1.15pm and there is still a queue. Shorter this time and manageable. So my boyfriend and I get in line and eventually through the doors. We are welcomed with the sight of hoards of students, scrambling to get to the front of each employer’s stall. Desperate to impress would be the best description. I actually got stuck in a crowd of people, the type of stuck where you are utterly squashed on all sides with no means of escaping.
The employers stalls were tiny and the representatives simply drummed out the same old information, more easily found using a little thing called the Internet! My boyfriend asked a white-faced representative from GCHQ ‘What if I wanted to do a graduate programme that crossed the boundaries between Management and Linguistics’. The answer was basically no, said in a few more words.

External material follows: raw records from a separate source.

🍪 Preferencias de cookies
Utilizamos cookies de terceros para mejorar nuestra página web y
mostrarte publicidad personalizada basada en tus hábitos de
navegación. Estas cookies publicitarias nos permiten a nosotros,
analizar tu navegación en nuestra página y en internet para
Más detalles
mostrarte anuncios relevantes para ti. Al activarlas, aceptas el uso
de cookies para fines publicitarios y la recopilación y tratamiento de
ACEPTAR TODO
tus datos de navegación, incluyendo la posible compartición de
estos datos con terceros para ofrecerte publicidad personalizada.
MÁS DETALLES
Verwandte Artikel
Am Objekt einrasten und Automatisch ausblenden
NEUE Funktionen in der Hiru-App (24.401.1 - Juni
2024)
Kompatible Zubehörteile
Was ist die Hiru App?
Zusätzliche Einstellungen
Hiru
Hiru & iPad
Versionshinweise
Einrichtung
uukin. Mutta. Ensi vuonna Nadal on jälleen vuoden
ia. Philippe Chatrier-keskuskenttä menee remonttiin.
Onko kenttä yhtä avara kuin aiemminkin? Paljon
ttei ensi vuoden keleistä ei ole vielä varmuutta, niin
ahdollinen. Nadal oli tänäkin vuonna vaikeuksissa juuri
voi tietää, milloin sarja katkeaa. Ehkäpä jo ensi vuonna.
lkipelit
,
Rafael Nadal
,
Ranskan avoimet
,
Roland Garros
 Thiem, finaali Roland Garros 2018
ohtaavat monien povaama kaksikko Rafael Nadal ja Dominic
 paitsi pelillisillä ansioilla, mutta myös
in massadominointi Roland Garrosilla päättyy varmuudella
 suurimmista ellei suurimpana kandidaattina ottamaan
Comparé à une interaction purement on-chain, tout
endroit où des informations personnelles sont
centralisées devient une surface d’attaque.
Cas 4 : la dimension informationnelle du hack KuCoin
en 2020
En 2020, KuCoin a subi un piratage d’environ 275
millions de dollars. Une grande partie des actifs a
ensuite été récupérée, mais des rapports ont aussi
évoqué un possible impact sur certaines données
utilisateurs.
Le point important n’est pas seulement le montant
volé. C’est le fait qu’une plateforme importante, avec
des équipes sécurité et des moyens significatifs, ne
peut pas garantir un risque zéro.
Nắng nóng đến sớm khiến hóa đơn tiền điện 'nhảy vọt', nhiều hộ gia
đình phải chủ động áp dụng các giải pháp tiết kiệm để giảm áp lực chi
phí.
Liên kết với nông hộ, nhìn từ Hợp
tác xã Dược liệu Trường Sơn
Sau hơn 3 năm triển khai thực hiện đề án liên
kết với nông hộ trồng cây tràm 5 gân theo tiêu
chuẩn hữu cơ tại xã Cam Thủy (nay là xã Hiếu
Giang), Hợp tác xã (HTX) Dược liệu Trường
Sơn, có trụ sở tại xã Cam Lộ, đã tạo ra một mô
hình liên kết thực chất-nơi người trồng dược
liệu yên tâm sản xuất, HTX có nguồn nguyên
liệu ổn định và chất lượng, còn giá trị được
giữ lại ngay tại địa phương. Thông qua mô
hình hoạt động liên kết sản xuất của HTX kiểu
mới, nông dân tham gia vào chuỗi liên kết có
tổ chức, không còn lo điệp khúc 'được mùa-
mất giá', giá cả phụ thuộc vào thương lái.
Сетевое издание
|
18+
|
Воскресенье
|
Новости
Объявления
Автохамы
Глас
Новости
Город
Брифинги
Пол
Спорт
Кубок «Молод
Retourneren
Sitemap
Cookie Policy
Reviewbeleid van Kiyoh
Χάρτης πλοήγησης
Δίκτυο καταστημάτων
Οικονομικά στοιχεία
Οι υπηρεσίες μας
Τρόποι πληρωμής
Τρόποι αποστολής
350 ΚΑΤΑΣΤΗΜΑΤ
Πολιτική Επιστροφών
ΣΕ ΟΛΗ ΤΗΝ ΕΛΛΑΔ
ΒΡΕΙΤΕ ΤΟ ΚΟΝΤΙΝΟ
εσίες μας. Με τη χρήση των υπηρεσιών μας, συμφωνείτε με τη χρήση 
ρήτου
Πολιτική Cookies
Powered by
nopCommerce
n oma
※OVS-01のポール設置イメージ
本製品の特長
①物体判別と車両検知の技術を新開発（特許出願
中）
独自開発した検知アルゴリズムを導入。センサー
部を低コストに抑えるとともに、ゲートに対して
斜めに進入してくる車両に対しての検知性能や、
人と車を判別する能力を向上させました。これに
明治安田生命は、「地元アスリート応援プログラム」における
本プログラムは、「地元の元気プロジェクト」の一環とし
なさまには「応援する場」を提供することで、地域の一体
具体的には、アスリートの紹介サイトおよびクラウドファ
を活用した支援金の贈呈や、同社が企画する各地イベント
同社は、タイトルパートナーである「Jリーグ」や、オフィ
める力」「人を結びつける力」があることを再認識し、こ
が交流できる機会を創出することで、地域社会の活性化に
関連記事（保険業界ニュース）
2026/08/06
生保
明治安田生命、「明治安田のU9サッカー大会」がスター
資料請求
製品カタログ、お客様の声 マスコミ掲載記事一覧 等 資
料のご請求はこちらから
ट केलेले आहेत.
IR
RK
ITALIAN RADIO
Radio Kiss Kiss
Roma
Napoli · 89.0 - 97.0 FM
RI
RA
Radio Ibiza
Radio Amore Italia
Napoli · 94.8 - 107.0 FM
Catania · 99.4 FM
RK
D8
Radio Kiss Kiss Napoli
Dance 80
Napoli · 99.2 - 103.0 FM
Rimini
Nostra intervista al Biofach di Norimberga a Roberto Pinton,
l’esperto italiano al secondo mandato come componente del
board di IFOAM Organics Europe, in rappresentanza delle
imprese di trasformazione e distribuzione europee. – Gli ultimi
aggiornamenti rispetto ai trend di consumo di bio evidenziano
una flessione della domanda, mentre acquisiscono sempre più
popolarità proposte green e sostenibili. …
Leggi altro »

So we come to my conclusion. Some of the grad schemes out there are just too inflexible. They create ready-made schemes with a development plan, career path, progression etc. They do all this before they have even met you. ‘We don’t care if you want to do Management with Linguistics you can only do EITHER Management OR Linguistics, don’t confuse us!’. I urge all you undergraduates out there to make sure that you are accepting a grad scheme that is right for you, not right for them! Overall, as I stood at the Guardian Graduate Fair I realised I was staring my competition in the face. When you’re submitting that application, you know they’re there submitting one too. But I actually saw them, in their thousands... How can anyone possibly stand out?